ABOUT THIS TASK: Quote all lines below exactly. Images stay out.

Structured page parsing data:
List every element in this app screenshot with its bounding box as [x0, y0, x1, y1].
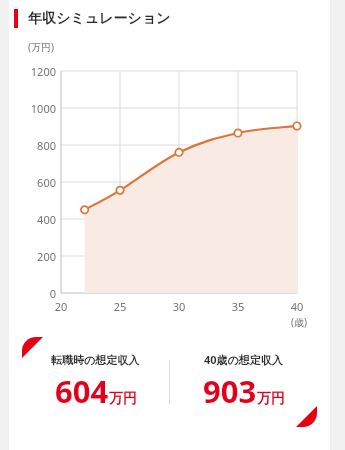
staticText: 20 — [47, 299, 75, 314]
staticText: 400 — [9, 212, 56, 227]
staticText: 40歳の想定収入 — [204, 352, 283, 367]
staticText: 800 — [9, 138, 56, 153]
staticText: 1000 — [9, 101, 56, 116]
staticText: 40 — [283, 299, 311, 314]
staticText: 903 — [203, 370, 257, 412]
button[interactable]: 転職時の想定収入 — [22, 337, 317, 427]
staticText: 万円 — [257, 390, 285, 408]
staticText: 万円 — [109, 390, 137, 408]
staticText: (万円) — [28, 40, 54, 54]
staticText: 1200 — [9, 64, 56, 79]
staticText: 30 — [165, 299, 193, 314]
staticText: 35 — [224, 299, 252, 314]
staticText: 転職時の想定収入 — [51, 353, 140, 367]
staticText: 年収シミュレーション — [28, 10, 171, 28]
staticText: 600 — [9, 175, 56, 190]
staticText: 25 — [106, 299, 134, 314]
staticText: (歳) — [291, 315, 307, 329]
staticText: 0 — [9, 286, 56, 301]
staticText: 604 — [55, 370, 109, 412]
staticText: 200 — [9, 249, 56, 264]
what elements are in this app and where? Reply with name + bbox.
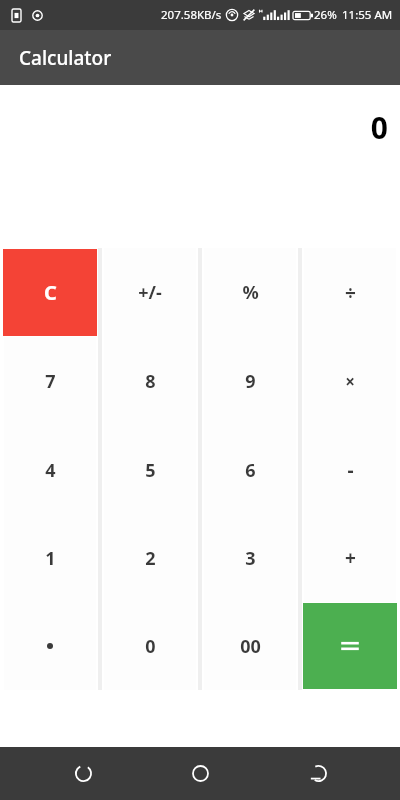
- button[interactable]: 5: [104, 426, 196, 514]
- button[interactable]: Back: [283, 747, 353, 800]
- staticText: ×: [345, 370, 355, 393]
- staticText: ÷: [345, 280, 356, 306]
- staticText: 8: [145, 369, 156, 394]
- button[interactable]: Recent apps: [48, 747, 118, 800]
- staticText: 00: [240, 634, 261, 659]
- staticText: 6: [245, 458, 256, 483]
- button[interactable]: 3: [204, 514, 296, 602]
- staticText: +: [345, 545, 356, 571]
- button[interactable]: [4, 602, 96, 690]
- button[interactable]: 4: [4, 426, 96, 514]
- button[interactable]: 6: [204, 426, 296, 514]
- button[interactable]: 2: [104, 514, 196, 602]
- button[interactable]: ×: [304, 337, 396, 426]
- staticText: +/-: [138, 280, 162, 305]
- staticText: C: [44, 279, 57, 306]
- staticText: 0: [370, 107, 388, 148]
- staticText: -: [347, 457, 354, 483]
- button[interactable]: 1: [4, 514, 96, 602]
- button[interactable]: C: [3, 249, 97, 336]
- button[interactable]: 9: [204, 337, 296, 426]
- button[interactable]: 00: [204, 602, 296, 690]
- staticText: 1: [45, 546, 56, 571]
- staticText: 2: [145, 546, 156, 571]
- button[interactable]: Equals: [303, 603, 397, 689]
- staticText: 26%: [314, 7, 337, 23]
- button[interactable]: ÷: [304, 248, 396, 337]
- staticText: 5: [145, 458, 156, 483]
- button[interactable]: %: [204, 248, 296, 337]
- button[interactable]: +: [304, 514, 396, 602]
- button[interactable]: Home: [165, 747, 235, 800]
- button[interactable]: 0: [104, 602, 196, 690]
- staticText: 11:55 AM: [342, 7, 393, 23]
- staticText: 207.58KB/s: [161, 7, 222, 23]
- button[interactable]: 8: [104, 337, 196, 426]
- button[interactable]: 7: [4, 337, 96, 426]
- button[interactable]: -: [304, 426, 396, 514]
- button[interactable]: +/-: [104, 248, 196, 337]
- staticText: 7: [45, 369, 56, 394]
- staticText: 3: [245, 546, 256, 571]
- staticText: %: [242, 280, 259, 305]
- staticText: 4: [45, 458, 56, 483]
- staticText: 0: [145, 634, 156, 659]
- other: Equals: [339, 639, 361, 653]
- staticText: 9: [245, 369, 256, 394]
- staticText: Calculator: [19, 45, 112, 71]
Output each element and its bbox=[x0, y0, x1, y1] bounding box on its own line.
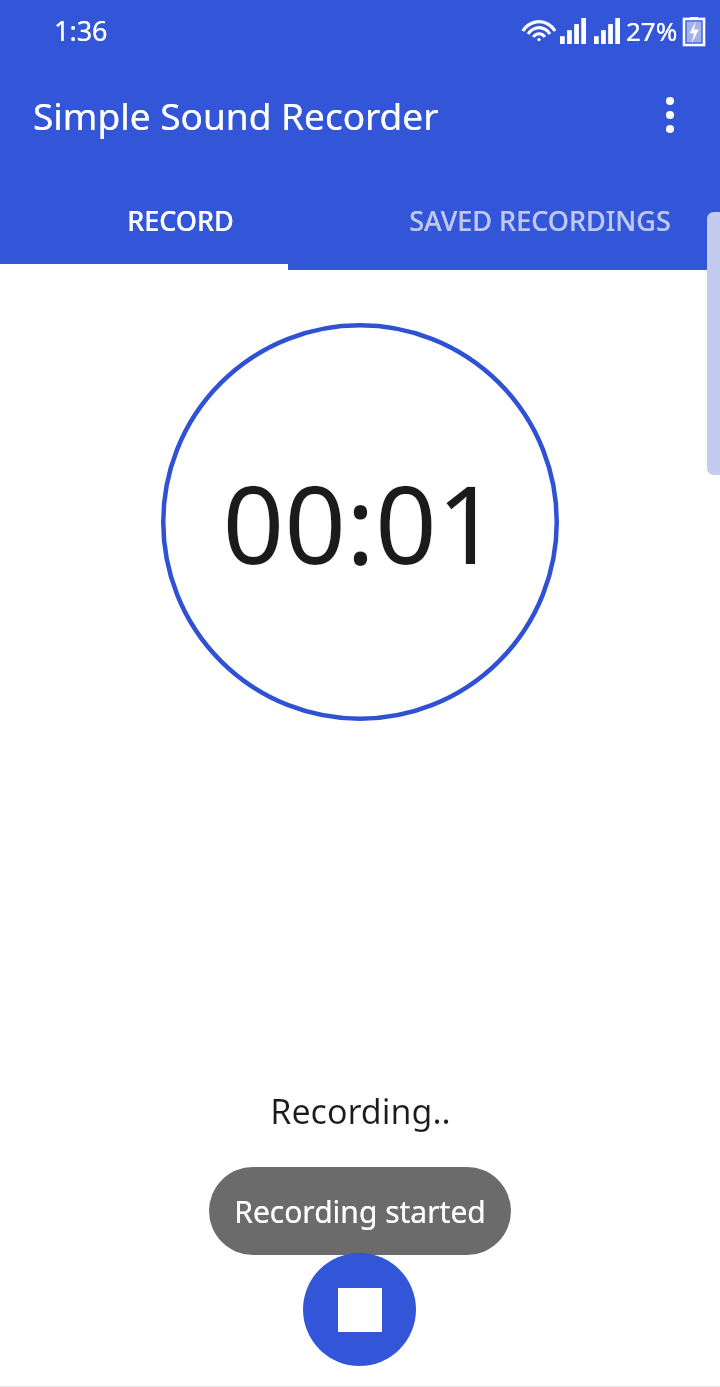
button[interactable]: More options bbox=[642, 87, 698, 143]
staticText: SAVED RECORDINGS bbox=[409, 202, 671, 239]
button[interactable]: SAVED RECORDINGS bbox=[360, 170, 720, 270]
staticText: Recording started bbox=[234, 1191, 486, 1232]
staticText: RECORD bbox=[127, 202, 234, 239]
button[interactable]: Stop recording bbox=[303, 1253, 416, 1366]
staticText: 00:01 bbox=[222, 449, 499, 596]
staticText: 1:36 bbox=[54, 12, 108, 49]
staticText: Simple Sound Recorder bbox=[33, 90, 439, 140]
staticText: 27% bbox=[626, 13, 678, 48]
staticText: Recording.. bbox=[270, 1088, 451, 1134]
button[interactable]: RECORD bbox=[0, 170, 360, 270]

SOLUTION FOR THIS PROBLEM:
List every element in this app screenshot with its bounding box as [x0, y0, x1, y1].
staticText: 20 — [47, 299, 75, 314]
staticText: 400 — [9, 212, 56, 227]
staticText: 40歳の想定収入 — [204, 352, 283, 367]
staticText: 800 — [9, 138, 56, 153]
staticText: 1000 — [9, 101, 56, 116]
staticText: 40 — [283, 299, 311, 314]
staticText: 903 — [203, 370, 257, 412]
button[interactable]: 転職時の想定収入 — [22, 337, 317, 427]
staticText: 万円 — [257, 390, 285, 408]
staticText: 万円 — [109, 390, 137, 408]
staticText: (万円) — [28, 40, 54, 54]
staticText: 1200 — [9, 64, 56, 79]
staticText: 30 — [165, 299, 193, 314]
staticText: 35 — [224, 299, 252, 314]
staticText: 転職時の想定収入 — [51, 353, 140, 367]
staticText: 年収シミュレーション — [28, 10, 171, 28]
staticText: 600 — [9, 175, 56, 190]
staticText: 25 — [106, 299, 134, 314]
staticText: (歳) — [291, 315, 307, 329]
staticText: 0 — [9, 286, 56, 301]
staticText: 604 — [55, 370, 109, 412]
staticText: 200 — [9, 249, 56, 264]
what elements are in this app and where? Reply with name + bbox.
- button[interactable]: 5: [104, 426, 196, 514]
- button[interactable]: Back: [283, 747, 353, 800]
- staticText: ×: [345, 370, 355, 393]
- staticText: ÷: [345, 280, 356, 306]
- staticText: 8: [145, 369, 156, 394]
- button[interactable]: Recent apps: [48, 747, 118, 800]
- staticText: 00: [240, 634, 261, 659]
- staticText: 6: [245, 458, 256, 483]
- button[interactable]: 3: [204, 514, 296, 602]
- staticText: +: [345, 545, 356, 571]
- button[interactable]: [4, 602, 96, 690]
- button[interactable]: 4: [4, 426, 96, 514]
- button[interactable]: 6: [204, 426, 296, 514]
- button[interactable]: 2: [104, 514, 196, 602]
- button[interactable]: ×: [304, 337, 396, 426]
- staticText: +/-: [138, 280, 162, 305]
- staticText: C: [44, 279, 57, 306]
- staticText: 0: [370, 107, 388, 148]
- staticText: -: [347, 457, 354, 483]
- button[interactable]: 1: [4, 514, 96, 602]
- button[interactable]: C: [3, 249, 97, 336]
- button[interactable]: 9: [204, 337, 296, 426]
- button[interactable]: 00: [204, 602, 296, 690]
- staticText: 1: [45, 546, 56, 571]
- staticText: 2: [145, 546, 156, 571]
- button[interactable]: Equals: [303, 603, 397, 689]
- staticText: 26%: [314, 7, 337, 23]
- button[interactable]: ÷: [304, 248, 396, 337]
- staticText: 5: [145, 458, 156, 483]
- button[interactable]: %: [204, 248, 296, 337]
- button[interactable]: +: [304, 514, 396, 602]
- button[interactable]: Home: [165, 747, 235, 800]
- button[interactable]: 0: [104, 602, 196, 690]
- staticText: 11:55 AM: [342, 7, 393, 23]
- staticText: 207.58KB/s: [161, 7, 222, 23]
- button[interactable]: 8: [104, 337, 196, 426]
- button[interactable]: 7: [4, 337, 96, 426]
- button[interactable]: -: [304, 426, 396, 514]
- button[interactable]: +/-: [104, 248, 196, 337]
- staticText: 7: [45, 369, 56, 394]
- staticText: 3: [245, 546, 256, 571]
- staticText: %: [242, 280, 259, 305]
- staticText: 4: [45, 458, 56, 483]
- staticText: 0: [145, 634, 156, 659]
- other: Equals: [339, 639, 361, 653]
- staticText: 9: [245, 369, 256, 394]
- staticText: Calculator: [19, 45, 112, 71]
Output each element and its bbox=[x0, y0, x1, y1] bounding box on its own line.
button[interactable]: More options bbox=[642, 87, 698, 143]
staticText: SAVED RECORDINGS bbox=[409, 202, 671, 239]
button[interactable]: SAVED RECORDINGS bbox=[360, 170, 720, 270]
staticText: Recording started bbox=[234, 1191, 486, 1232]
staticText: RECORD bbox=[127, 202, 234, 239]
button[interactable]: Stop recording bbox=[303, 1253, 416, 1366]
staticText: 00:01 bbox=[222, 449, 499, 596]
staticText: 1:36 bbox=[54, 12, 108, 49]
staticText: Simple Sound Recorder bbox=[33, 90, 439, 140]
staticText: 27% bbox=[626, 13, 678, 48]
staticText: Recording.. bbox=[270, 1088, 451, 1134]
button[interactable]: RECORD bbox=[0, 170, 360, 270]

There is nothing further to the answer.